Prinzenallee 82
13357 Berlin
Germany
North of the former healing spring "Gesundbrunnen" with preörtlichen health resort Louisenbad (Badstraße) settled in the parzellierten Wassermühlen-Gut along the river Panke from the middle of the 19th century also the tanner and leather goods industry. Their emissions had an adverse effect on the water quality (used as a reservoir) and the smells soon earned the river the name "Stinky Panke" in Berlin vernacular, and the district, which was increasingly populated by proletarians in the form of metal barracks, was soon known as "Plumpe". Despite this, Prinzenallee was also the location of the Groterjahn malt brewery (Prinzenallee 75-80). Around 1900, the rear parts of the parcel, which were adjacent to the river, were divided off in a communalized manner in order to build Travemünder Straße there. One of those ancestral businesses was the Glacé- und Chair-Lederwaren-Manufaktur und Lohnfärberei Karplus & Herzberger. Margarete Karplus, who studied chemistry, was the heiress of her parents' leather factory (in a rented, three-story brick factory building with solid ceilings, which the landowner Paul Opitz had built around 1876 for the farm business) - she sold her shares in the business and invested elsewhere.
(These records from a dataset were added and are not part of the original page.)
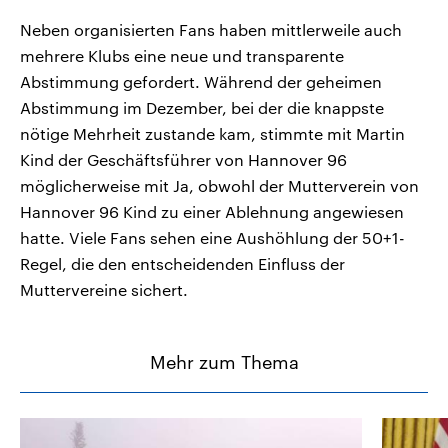
Neben organisierten Fans haben mittlerweile auch
mehrere Klubs eine neue und transparente
Abstimmung gefordert. Während der geheimen
Abstimmung im Dezember, bei der die knappste
nötige Mehrheit zustande kam, stimmte mit Martin
Kind der Geschäftsführer von Hannover 96
möglicherweise mit Ja, obwohl der Mutterverein von
Hannover 96 Kind zu einer Ablehnung angewiesen
hatte. Viele Fans sehen eine Aushöhlung der 50+1-
Regel, die den entscheidenden Einfluss der
Muttervereine sichert.
Mehr zum Thema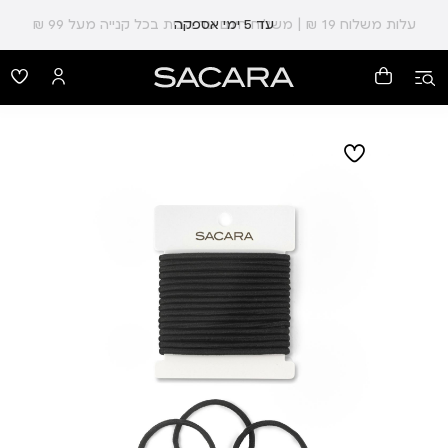
עלות משלוח 19 ₪ | משלוח חינם עד הבית בכל קנייה מעל 99 ₪
עד 5 ימי אספקה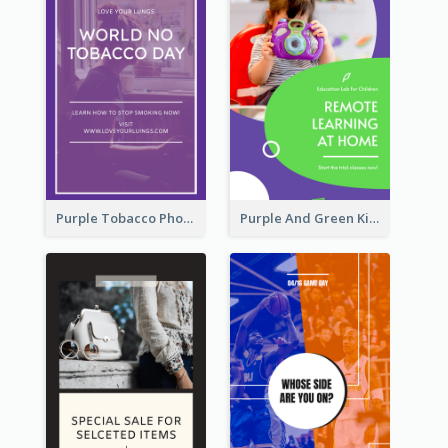
Purple Tobacco Photo No Tobacco Day Instagram Story
Purple And Green Kids Photo Remote Learning Instagram Story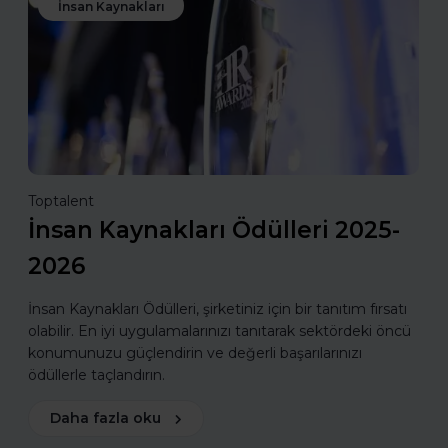
İnsan Kaynakları
Toptalent
İnsan Kaynakları Ödülleri 2025-
2026
İnsan Kaynakları Ödülleri, şirketiniz için bir tanıtım fırsatı
olabilir. En iyi uygulamalarınızı tanıtarak sektördeki öncü
konumunuzu güçlendirin ve değerli başarılarınızı
ödüllerle taçlandırın.
Daha fazla oku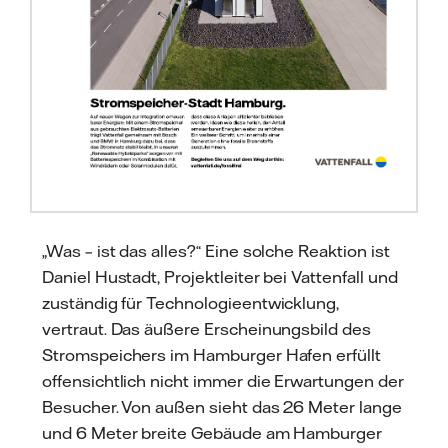
„Was – ist das alles?“ Eine solche Reaktion ist
Daniel Hustadt, Projektleiter bei Vattenfall und
zuständig für Technologieentwicklung,
vertraut. Das äußere Erscheinungsbild des
Stromspeichers im Hamburger Hafen erfüllt
offensichtlich nicht immer die Erwartungen der
Besucher. Von außen sieht das 26 Meter lange
und 6 Meter breite Gebäude am Hamburger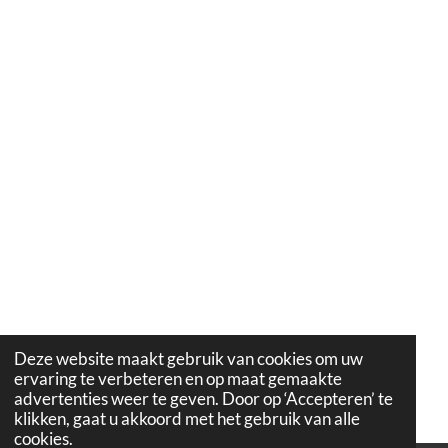
Deze website maakt gebruik van cookies om uw
ervaring te verbeteren en op maat gemaakte
advertenties weer te geven. Door op ‘Accepteren’ te
klikken, gaat u akkoord met het gebruik van alle
cookies.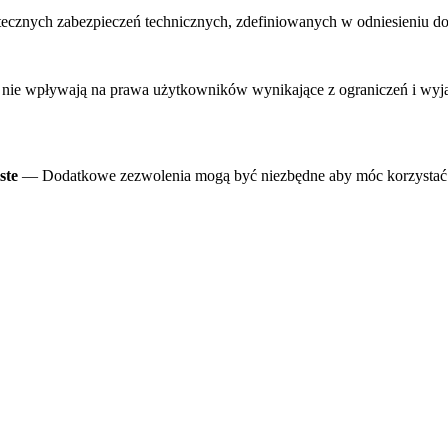
ecznych zabezpieczeń technicznych, zdefiniowanych w odniesieniu do
ie wpływają na prawa użytkowników wynikające z ograniczeń i wyjąt
ste
— Dodatkowe zezwolenia mogą być niezbędne aby móc korzystać 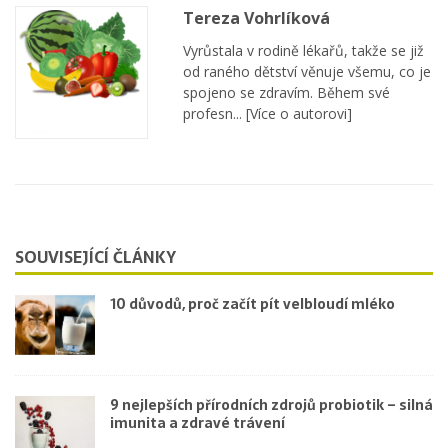
Tereza Vohrlíková
Vyrůstala v rodině lékařů, takže se již
od raného dětství věnuje všemu, co je
spojeno se zdravím. Během své
profesn...
[Více o autorovi]
SOUVISEJÍCÍ ČLÁNKY
10 důvodů, proč začít pít velbloudí mléko
9 nejlepších přírodních zdrojů probiotik – silná
imunita a zdravé trávení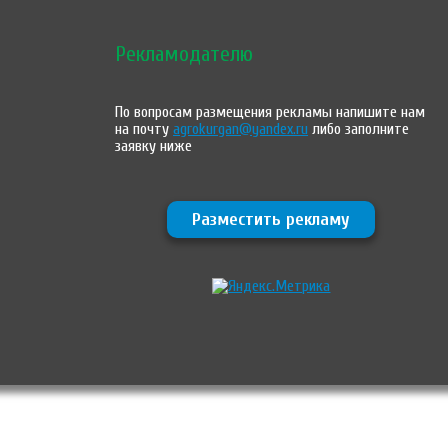
Рекламодателю
По вопросам размещения рекламы напишите нам
на почту
agrokurgan@yandex.ru
либо заполните
заявку ниже
Разместить рекламу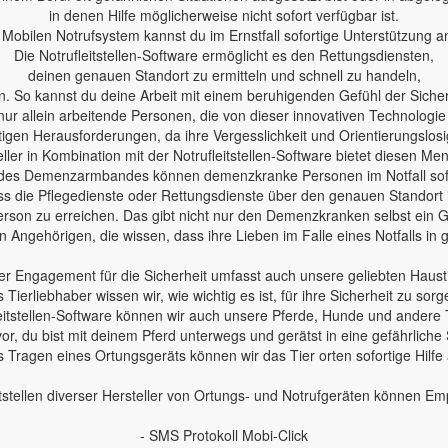
in denen Hilfe möglicherweise nicht sofort verfügbar ist.
Mobilen Notrufsystem kannst du im Ernstfall sofortige Unterstützung a
Die Notrufleitstellen-Software ermöglicht es den Rettungsdiensten,
deinen genauen Standort zu ermitteln und schnell zu handeln,
n. So kannst du deine Arbeit mit einem beruhigenden Gefühl der Sicherh
nur allein arbeitende Personen, die von dieser innovativen Technologie
en Herausforderungen, da ihre Vergesslichkeit und Orientierungslosig
ler in Kombination mit der Notrufleitstellen-Software bietet diesen Me
des Demenzarmbandes können demenzkranke Personen im Notfall sofo
 dass die Pflegedienste oder Rettungsdienste über den genauen Standort
erson zu erreichen. Das gibt nicht nur den Demenzkranken selbst ein Ge
 Angehörigen, die wissen, dass ihre Lieben im Falle eines Notfalls in
r Engagement für die Sicherheit umfasst auch unsere geliebten Haust
s Tierliebhaber wissen wir, wie wichtig es ist, für ihre Sicherheit zu sorg
leitstellen-Software können wir auch unsere Pferde, Hunde und andere 
 vor, du bist mit deinem Pferd unterwegs und gerätst in eine gefährliche 
 Tragen eines Ortungsgeräts können wir das Tier orten sofortige Hilfe
tstellen diverser Hersteller von Ortungs- und Notrufgeräten können E
- SMS Protokoll Mobi-Click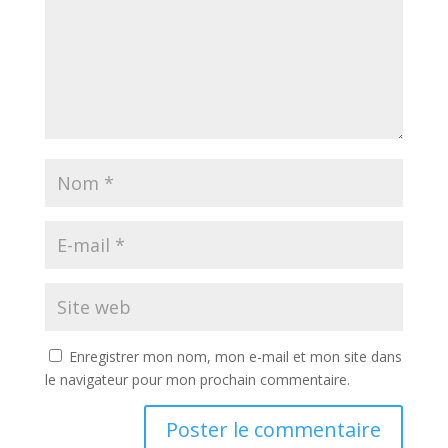
Enregistrer mon nom, mon e-mail et mon site dans
le navigateur pour mon prochain commentaire.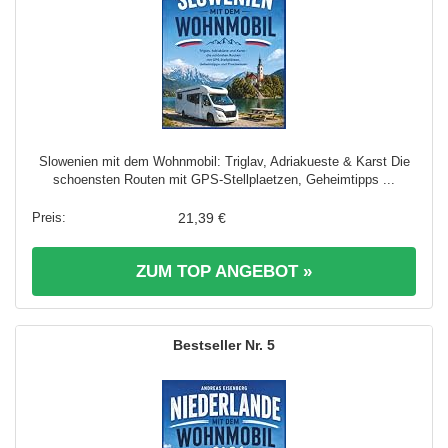
Slowenien mit dem Wohnmobil: Triglav, Adriakueste & Karst Die
schoensten Routen mit GPS-Stellplaetzen, Geheimtipps ...
21,39 €
ZUM TOP ANGEBOT »
5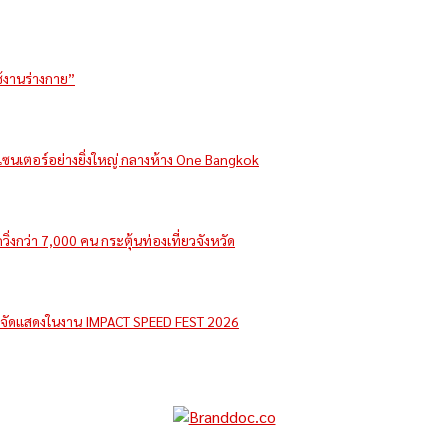
ช้งานร่างกาย”
รีเซนเตอร์อย่างยิ่งใหญ่ กลางห้าง One Bangkok
่งกว่า 7,000 คน กระตุ้นท่องเที่ยวจังหวัด
e จัดแสดงในงาน IMPACT SPEED FEST 2026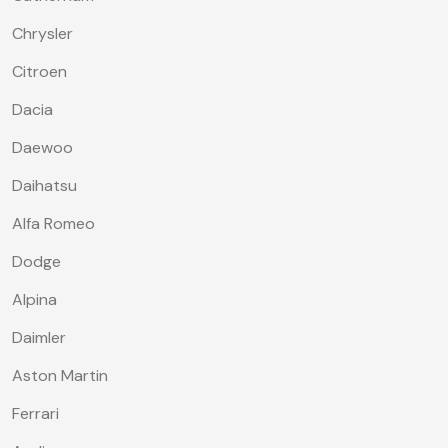
Chrysler
Citroen
Dacia
Daewoo
Daihatsu
Alfa Romeo
Dodge
Alpina
Daimler
Aston Martin
Ferrari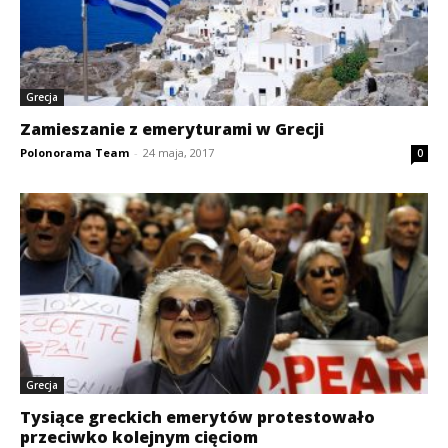
Grecja
Zamieszanie z emeryturami w Grecji
Polonorama Team
-
24 maja, 2017
0
Grecja
Tysiące greckich emerytów protestowało
przeciwko kolejnym cięciom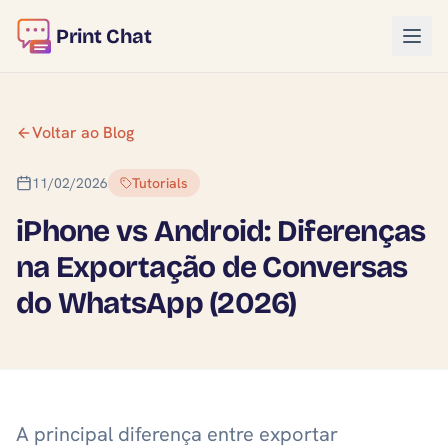
Print Chat
Voltar ao Blog
11/02/2026
Tutorials
iPhone vs Android: Diferenças
na Exportação de Conversas
do WhatsApp (2026)
A principal diferença entre exportar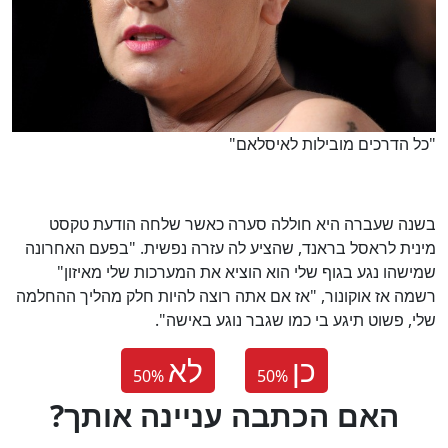
"כל הדרכים מובילות לאיסלאם"
בשנה שעברה היא חוללה סערה כאשר שלחה הודעת טקסט
מינית לראסל בראנד, שהציע לה עזרה נפשית. "בפעם האחרונה
שמישהו נגע בגוף שלי הוא הוציא את המערכות שלי מאיזון"
רשמה אז אוקונור, "אז אם אתה רוצה להיות חלק מהליך ההחלמה
שלי, פשוט תיגע בי כמו שגבר נוגע באישה".
כן
לא
50
%
50
%
?האם הכתבה עניינה אותך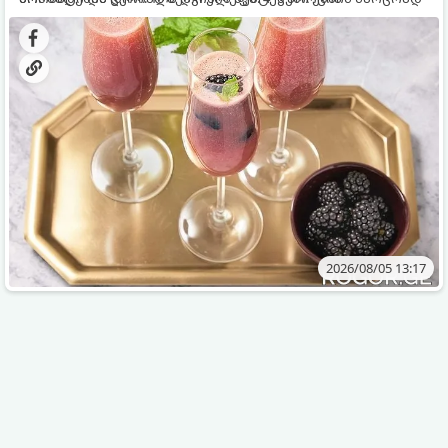
დახვეწილ და მაგრილებელ კოქტეილს.
2026/08/05 13:17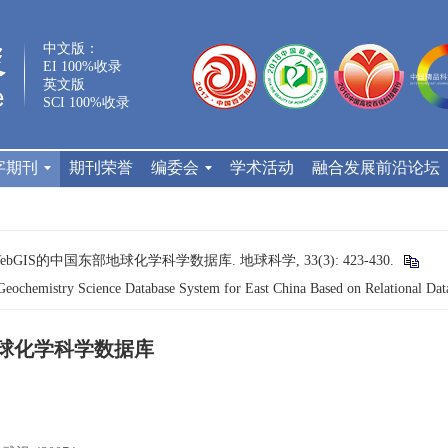
中文版：
EI 100%收录
英文版
SCI 100%收录
字期刊
期刊荣誉
编委会
学术活动
融合发展前沿论坛
bGIS的中国东部地球化学科学数据库. 地球科学, 33(3): 423-430.
chemistry Science Database System for East China Based on Relational Da
地球化学科学数据库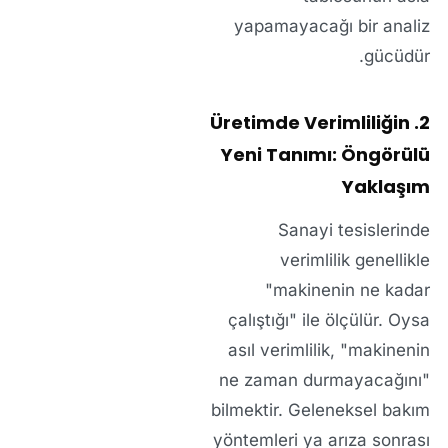
yapamayacağı bir analiz
gücüdür.
2. Üretimde Verimliliğin
Yeni Tanımı: Öngörülü
Yaklaşım
Sanayi tesislerinde
verimlilik genellikle
"makinenin ne kadar
çalıştığı" ile ölçülür. Oysa
asıl verimlilik, "makinenin
ne zaman durmayacağını"
bilmektir. Geleneksel bakım
yöntemleri ya arıza sonrası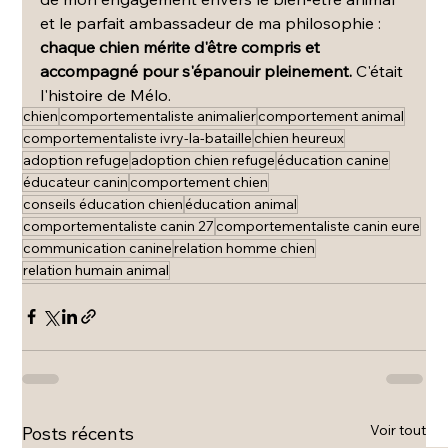
et le parfait ambassadeur de ma philosophie : 
chaque chien mérite d'être compris et 
accompagné pour s'épanouir pleinement. 
C'était 
l'histoire de Mélo.
chien
comportementaliste animalier
comportement animal
comportementaliste ivry-la-bataille
chien heureux
adoption refuge
adoption chien refuge
éducation canine
éducateur canin
comportement chien
conseils éducation chien
éducation animal
comportementaliste canin 27
comportementaliste canin eure
communication canine
relation homme chien
relation humain animal
Voir tout
Posts récents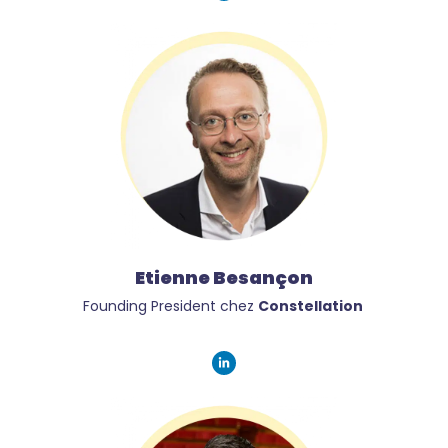
Etienne Besançon
Founding President chez
Constellation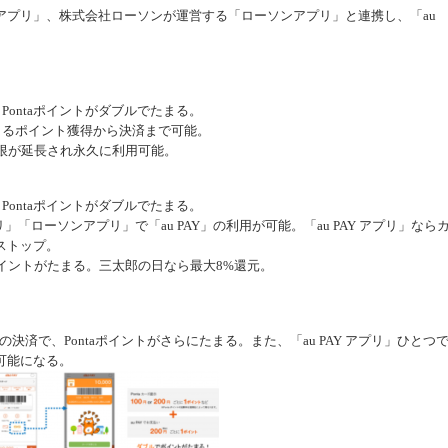
式) アプリ」、株式会社ローソンが運営する「ローソンアプリ」と連携し、「au
用で、Pontaポイントがダブルでたまる。
示によるポイント獲得から決済まで可能。
効期限が延長され永久に利用可能。
用で、Pontaポイントがダブルでたまる。
 アプリ」「ローソンアプリ」で「au PAY」の利用が可能。「au PAY アプリ」なら
ストップ。
ntaポイントがたまる。三太郎の日なら最大8%還元。
」の決済で、Pontaポイントがさらにたまる。また、「au PAY アプリ」ひとつ
可能になる。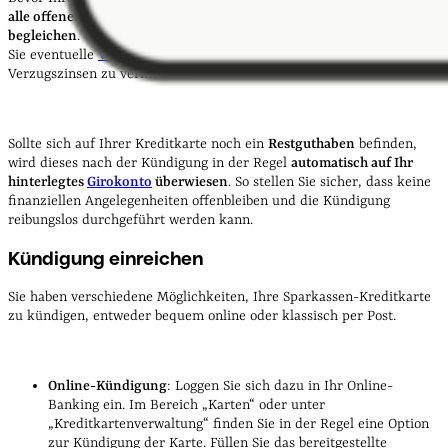
alle offenen Beträge auf Ihrem Kreditkartenkonto vollständig
begleichen
. Überprüfen Sie dazu Ihren aktuellen Saldo und gleichen
Sie eventuelle
Verbindlichkeiten
aus, um
Mahnungen
oder
Verzugszinsen zu vermeiden.
Sollte sich auf Ihrer Kreditkarte noch ein
Restguthaben
befinden,
wird dieses nach der Kündigung in der Regel
automatisch auf Ihr
hinterlegtes
Girokonto
überwiesen
. So stellen Sie sicher, dass keine
finanziellen Angelegenheiten offenbleiben und die Kündigung
reibungslos durchgeführt werden kann.
Kündigung einreichen
Sie haben verschiedene Möglichkeiten, Ihre Sparkassen-Kreditkarte
zu kündigen, entweder bequem online oder klassisch per Post.
Online-Kündigung
: Loggen Sie sich dazu in Ihr Online-
Banking ein. Im Bereich „Karten“ oder unter
„Kreditkartenverwaltung“ finden Sie in der Regel eine Option
zur Kündigung der Karte. Füllen Sie das bereitgestellte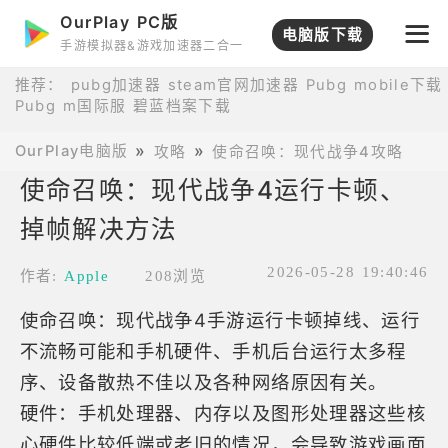
OurPlay PC版
电脑版下载
手游模拟器&游戏加速器二合一
推荐：
pubg加速器
steam官网加速器
Pubg mobile下载
Pubg m国际服
碧蓝档案下载
OurPlay电脑版
攻略
使命召唤：现代战争4攻略
使
使命召唤：现代战争4运行卡顿、
掉帧解决方法
2026-05-28 19:40:46
作者:
Apple
208浏览
使命召唤：现代战争4手游运行卡顿掉线、运行
不流畅可能和手机硬件、手机后台运行太多程
序、设备散热不佳以及各种网络原因有关。
硬件：手机处理器、内存以及图形处理器这些核
心硬件比较低端或老旧的情况，会导致游戏画面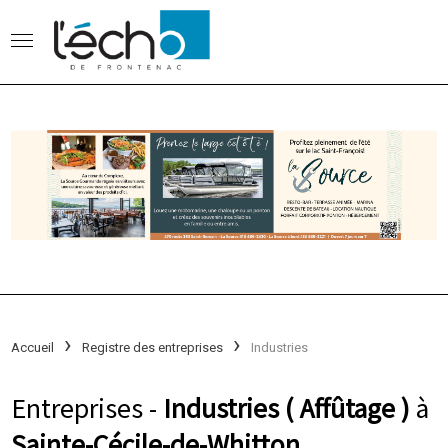
Accueil
Registre des entreprises
Industries
Entreprises -
Industries ( Affûtage )
à
Sainte-Cécile-de-Whitton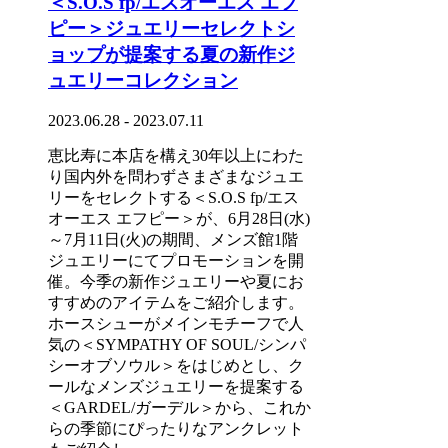
＜S.O.S fp/エスオーエス エフ
ピー＞ジュエリーセレクトシ
ョップが提案する夏の新作ジ
ュエリーコレクション
2023.06.28 - 2023.07.11
恵比寿に本店を構え30年以上にわた
り国内外を問わずさまざまなジュエ
リーをセレクトする＜S.O.S fp/エス
オーエス エフピー＞が、6月28日(水)
～7月11日(火)の期間、メンズ館1階
ジュエリーにてプロモーションを開
催。今季の新作ジュエリーや夏にお
すすめのアイテムをご紹介します。
ホースシューがメインモチーフで人
気の＜SYMPATHY OF SOUL/シンパ
シーオブソウル＞をはじめとし、ク
ールなメンズジュエリーを提案する
＜GARDEL/ガーデル＞から、これか
らの季節にぴったりなアンクレット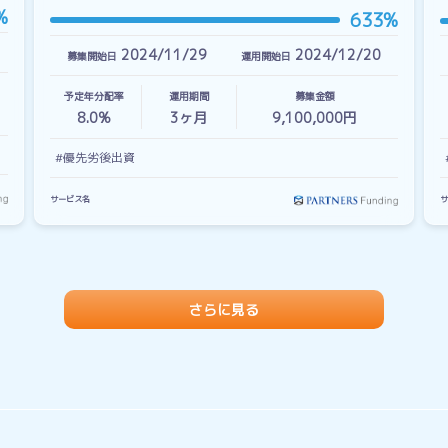
%
633%
2024/11/29
2024/12/20
募集開始日
運用開始日
予定年分配率
運用期間
募集金額
8.0%
3
ヶ月
9,100,000円
#優先劣後出資
サービス名
サ
さらに見る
She became famous as Theodor W. Adorno´s wife "Gretel" Adorno and as a friendly supporter of Walter Benjamin in French exile. Walter Benjamin's younger brother, the pediatrician and communist city district deputy Georg Benjamin, lived with his wife, the lawyer Hilde in the workers' rented house of the Arnheim´schen money cabinet factory in the Badstra;e 40/41. The residence of the Karplus family, on the other hand, was located separately near the Panke in the Prinzenallee nördlich then Christianiastra;e (Osloer Straße).